WORK REQUIRED: Your answer should be every line below that includes the word "toʻgʻrisida".

DATA FOR REVIEW:
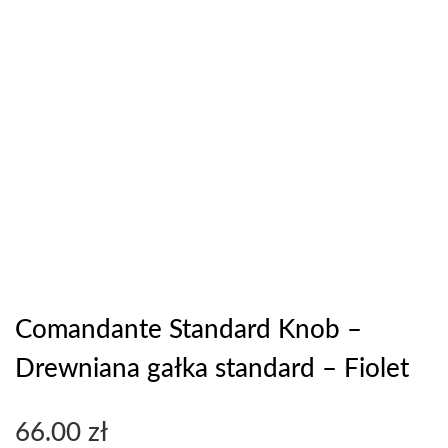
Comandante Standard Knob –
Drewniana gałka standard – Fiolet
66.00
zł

---

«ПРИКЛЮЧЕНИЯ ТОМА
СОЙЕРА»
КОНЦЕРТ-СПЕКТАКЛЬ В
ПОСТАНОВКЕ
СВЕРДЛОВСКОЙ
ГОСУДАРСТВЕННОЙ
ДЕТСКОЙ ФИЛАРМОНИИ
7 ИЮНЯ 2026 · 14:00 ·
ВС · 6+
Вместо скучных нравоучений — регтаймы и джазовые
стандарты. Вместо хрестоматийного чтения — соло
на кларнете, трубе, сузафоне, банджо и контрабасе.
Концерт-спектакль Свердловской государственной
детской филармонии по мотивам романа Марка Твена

* * *

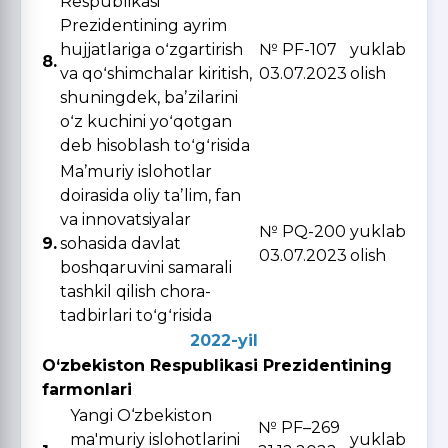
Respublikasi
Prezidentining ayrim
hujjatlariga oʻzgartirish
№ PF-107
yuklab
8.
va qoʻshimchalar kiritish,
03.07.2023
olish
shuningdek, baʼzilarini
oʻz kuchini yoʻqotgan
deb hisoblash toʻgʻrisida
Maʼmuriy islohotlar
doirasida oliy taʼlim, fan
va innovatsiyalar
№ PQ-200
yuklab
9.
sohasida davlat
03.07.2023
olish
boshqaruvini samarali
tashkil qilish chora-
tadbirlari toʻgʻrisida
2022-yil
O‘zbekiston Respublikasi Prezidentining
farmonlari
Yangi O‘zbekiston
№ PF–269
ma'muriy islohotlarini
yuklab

OUTPUT BELOW:
deb hisoblash toʻgʻrisida
tadbirlari toʻgʻrisida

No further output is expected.